**Task objective**
Scan the records below for the string "header" and return every line where it appears.
+++ Input records +++
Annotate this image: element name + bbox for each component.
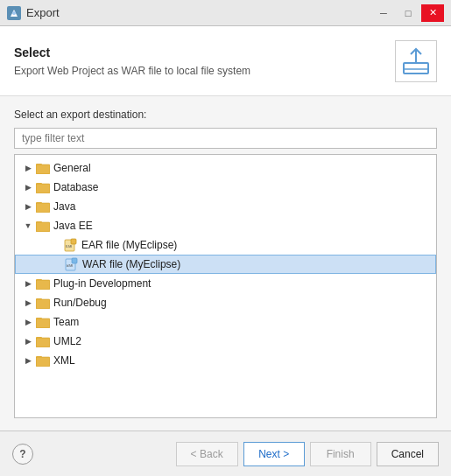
tree-icon-database	[36, 180, 50, 194]
tree-icon-general	[36, 161, 50, 175]
tree-icon-team	[36, 315, 50, 329]
tree-item-xml[interactable]: ▶ XML	[15, 351, 436, 370]
tree-toggle-uml2[interactable]: ▶	[22, 335, 34, 347]
svg-text:EAR: EAR	[66, 244, 73, 248]
help-button[interactable]: ?	[12, 444, 33, 465]
tree-toggle-ear	[50, 239, 62, 251]
tree-toggle-rundebug[interactable]: ▶	[22, 297, 34, 309]
tree-label-general: General	[53, 162, 91, 174]
export-icon	[400, 46, 432, 77]
app-icon	[7, 6, 21, 20]
svg-rect-23	[36, 279, 42, 282]
tree-label-ear: EAR file (MyEclipse)	[81, 239, 177, 251]
footer-right: < Back Next > Finish Cancel	[176, 442, 439, 466]
tree-item-uml2[interactable]: ▶ UML2	[15, 332, 436, 351]
tree-icon-plugin	[36, 276, 50, 290]
filter-input[interactable]	[14, 128, 437, 149]
titlebar: Export ─ □ ✕	[0, 0, 451, 26]
tree-toggle-plugin[interactable]: ▶	[22, 277, 34, 290]
svg-rect-5	[36, 164, 42, 166]
tree-item-javaee[interactable]: ▼ Java EE	[15, 216, 436, 235]
tree-icon-javaee	[36, 219, 50, 233]
tree-label-database: Database	[53, 181, 98, 193]
tree-icon-rundebug	[36, 296, 50, 310]
window-controls: ─ □ ✕	[372, 4, 444, 22]
svg-rect-32	[36, 337, 42, 340]
maximize-button[interactable]: □	[397, 4, 419, 22]
svg-rect-26	[36, 298, 42, 301]
tree-icon-war: WAR	[65, 257, 79, 271]
cancel-button[interactable]: Cancel	[377, 442, 439, 466]
minimize-button[interactable]: ─	[372, 4, 395, 22]
svg-rect-8	[36, 183, 42, 186]
content-section: Select an export destination: ▶ General▶…	[0, 96, 451, 430]
svg-text:WAR: WAR	[67, 263, 74, 268]
finish-button[interactable]: Finish	[310, 442, 371, 466]
svg-rect-1	[404, 63, 428, 74]
svg-rect-14	[36, 221, 42, 224]
export-icon-container	[395, 40, 437, 82]
tree-item-database[interactable]: ▶ Database	[15, 178, 436, 197]
tree-icon-uml2	[36, 334, 50, 348]
tree-icon-ear: EAR	[64, 238, 78, 252]
close-button[interactable]: ✕	[421, 4, 444, 22]
tree-item-general[interactable]: ▶ General	[15, 158, 436, 178]
tree-item-team[interactable]: ▶ Team	[15, 312, 436, 332]
footer: ? < Back Next > Finish Cancel	[0, 430, 451, 476]
titlebar-left: Export	[7, 6, 60, 20]
footer-left: ?	[12, 444, 33, 465]
tree-icon-xml	[36, 354, 50, 368]
window-title: Export	[26, 6, 60, 19]
next-button[interactable]: Next >	[243, 442, 305, 466]
tree-item-java[interactable]: ▶ Java	[15, 197, 436, 216]
tree-toggle-xml[interactable]: ▶	[22, 354, 34, 367]
svg-rect-11	[36, 202, 42, 205]
header-text: Select Export Web Project as WAR file to…	[14, 46, 395, 77]
tree-label-xml: XML	[53, 354, 75, 367]
tree-toggle-war	[51, 258, 63, 270]
tree-label-team: Team	[53, 316, 79, 328]
tree-item-plugin[interactable]: ▶ Plug-in Development	[15, 274, 436, 293]
svg-rect-35	[36, 356, 42, 359]
svg-point-0	[12, 11, 16, 15]
tree-label-rundebug: Run/Debug	[53, 297, 107, 309]
tree-toggle-team[interactable]: ▶	[22, 316, 34, 328]
section-label: Select an export destination:	[14, 108, 437, 121]
tree-toggle-javaee[interactable]: ▼	[22, 220, 34, 232]
back-button[interactable]: < Back	[176, 442, 238, 466]
tree-item-rundebug[interactable]: ▶ Run/Debug	[15, 293, 436, 312]
tree-toggle-general[interactable]: ▶	[22, 162, 34, 174]
tree-label-javaee: Java EE	[53, 220, 93, 232]
tree-label-uml2: UML2	[53, 335, 81, 347]
tree-icon-java	[36, 200, 50, 214]
header-subtitle: Export Web Project as WAR file to local …	[14, 65, 395, 77]
tree-item-war[interactable]: WAR WAR file (MyEclipse)	[15, 255, 436, 274]
header-section: Select Export Web Project as WAR file to…	[0, 26, 451, 96]
tree-container[interactable]: ▶ General▶ Database▶ Java▼ Java EE EAR E…	[14, 154, 437, 418]
tree-item-ear[interactable]: EAR EAR file (MyEclipse)	[15, 235, 436, 255]
tree-label-plugin: Plug-in Development	[53, 277, 151, 290]
tree-label-war: WAR file (MyEclipse)	[82, 258, 180, 270]
tree-toggle-java[interactable]: ▶	[22, 200, 34, 213]
svg-rect-29	[36, 318, 42, 320]
dialog-body: Select Export Web Project as WAR file to…	[0, 26, 451, 476]
header-title: Select	[14, 46, 395, 60]
tree-toggle-database[interactable]: ▶	[22, 181, 34, 193]
tree-label-java: Java	[53, 200, 75, 213]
+++
**Response to this exercise**
header-text: Select Export Web Project as WAR file to…	[14, 46, 395, 77]
header-subtitle: Export Web Project as WAR file to local …	[14, 65, 395, 77]
header-section: Select Export Web Project as WAR file to…	[0, 26, 451, 96]
header-title: Select	[14, 46, 395, 60]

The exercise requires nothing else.